Stated molecular weight (kDa) | Measured molecular weight (kDa) | RI peak area (mV ml) | |
---|---|---|---|
Glucose Oxidase | 160 | 134.5 | 20.6 |
Lactoperoxidase | 78 | 77.7 | 28.71 |
Lactoferrin | 80 | 83 | 28.05 |
Lysozyme | 14.7 | 14.7 | N/A |
It can be seen that under these conditions, the four proteins ran well. The measured molecular weights were close to expectations. The only exception to this was that the molecular weight of glucose oxidase was measured to be 130 kDa as opposed to the expected value of 160 kDa. The difference for this was not investigated here but it suggests some kind of modification. Lysozyme eluted in the salt/solvent peak where there was a significant effect on the RI signal.
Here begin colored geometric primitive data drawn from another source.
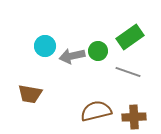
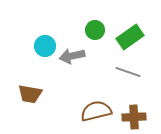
green circle: moved 3 px left, 21 px up
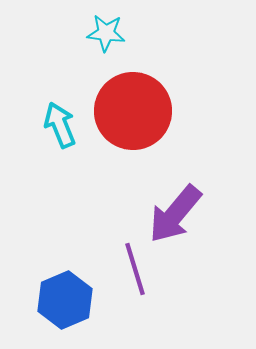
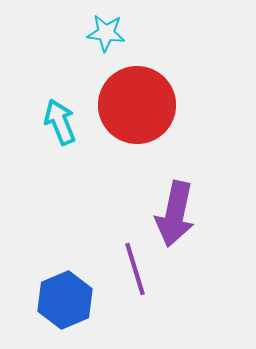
red circle: moved 4 px right, 6 px up
cyan arrow: moved 3 px up
purple arrow: rotated 28 degrees counterclockwise
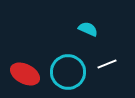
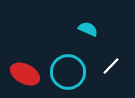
white line: moved 4 px right, 2 px down; rotated 24 degrees counterclockwise
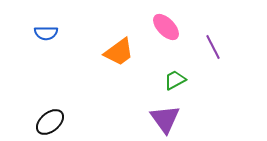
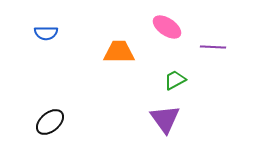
pink ellipse: moved 1 px right; rotated 12 degrees counterclockwise
purple line: rotated 60 degrees counterclockwise
orange trapezoid: rotated 144 degrees counterclockwise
Consequently, the UV signal was used to measure the Lysozyme concentration for the molecular weight calculation.
Figure 3 shows the chromatogram from the four samples mixed together in equal amounts. Only three peaks are visible in the resulting chromatogram. Intuitively, it seems likely that the first peak is Glucose Oxidase, the second a combination of the Lactoperoxidase and Lactoferrin and the third Lysozyme, but the detector signals and results can be used to confirm this unequivocally. The molecular weights of the three peaks were studied. The first was found to have a molecular weight of 130 kDa while the second was 80 kDa. The third was measured to be 15 kDa identifying it as Lysozyme. The first two peaks have only been partially resolved.
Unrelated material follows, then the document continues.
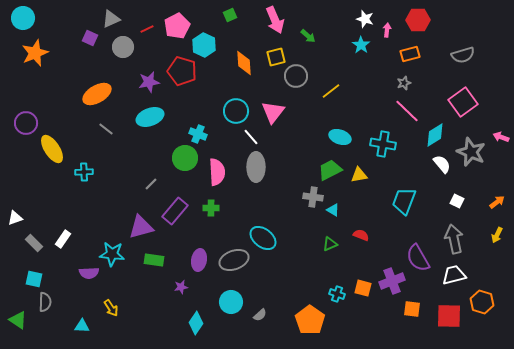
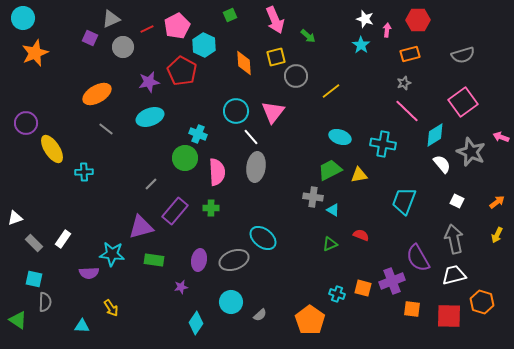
red pentagon at (182, 71): rotated 12 degrees clockwise
gray ellipse at (256, 167): rotated 8 degrees clockwise
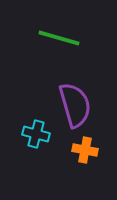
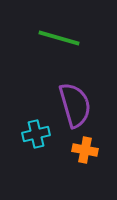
cyan cross: rotated 28 degrees counterclockwise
Plotting the molecular weight distribution across the two peaks (figure 3B) allows the monodisperse regions to be clearly identified and their molecular weights accurately measured, thus, clearly identifying the peaks. The first peak is therefore, clearly Glucose Oxidase.
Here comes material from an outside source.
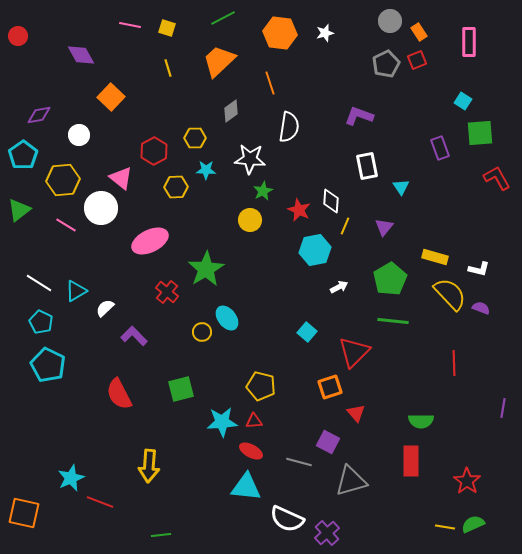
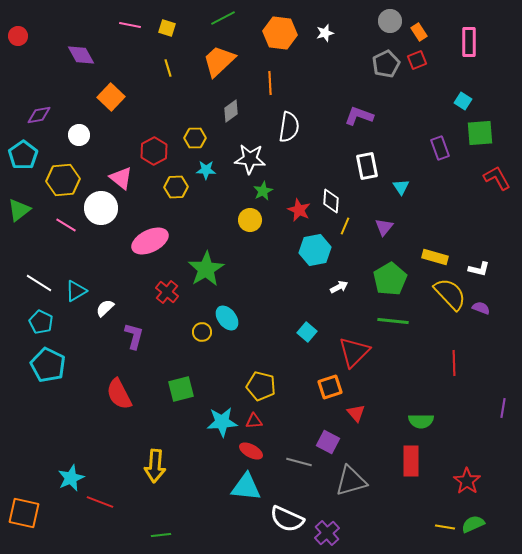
orange line at (270, 83): rotated 15 degrees clockwise
purple L-shape at (134, 336): rotated 60 degrees clockwise
yellow arrow at (149, 466): moved 6 px right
The second peak is either lactoperoxidase, or lactoferrin or both. The dn/dc of unmodified protein is generally constant at 0.185 ml/g. Therefore, the RI signal can be taken as a measure of total protein. The RI peak area for peak 2 on this chromatogram is 55.43 mV ml. This is very close to the sum of the RI peak areas in when the two proteins Lactoferrin and Lactoperoxidase were run alone (28.7 + 28.05 = 56.75 mV ml) at similar concentrations. It can therefore be concluded that the second peak is indeed the comprised of both lactoperoxidase and lactoferrin.
The combination of multiple detectors allows more information to be extracted from a single chromatogram than if one was used alone.
Firstly, in protein mixtures, RI can be used as a measure of total protein allowing quantification of protein independently of individual protein extinction coefficients. Secondly, UV is useful when very small proteins such as Lysozyme elute in the solvent peak that often accompanies the end of a run. Thirdly, the use of light scattering to measure molecular weight allows partially resolved peaks to be clearly identified.
Overall, multi-detector SEC is a significant improvement over single detector systems. The molecular weight can be measured without the need for column calibration, mixtures can be resolved with greater tolerance and the useful region within a single chromatogram can be extended beyond what was previously possible.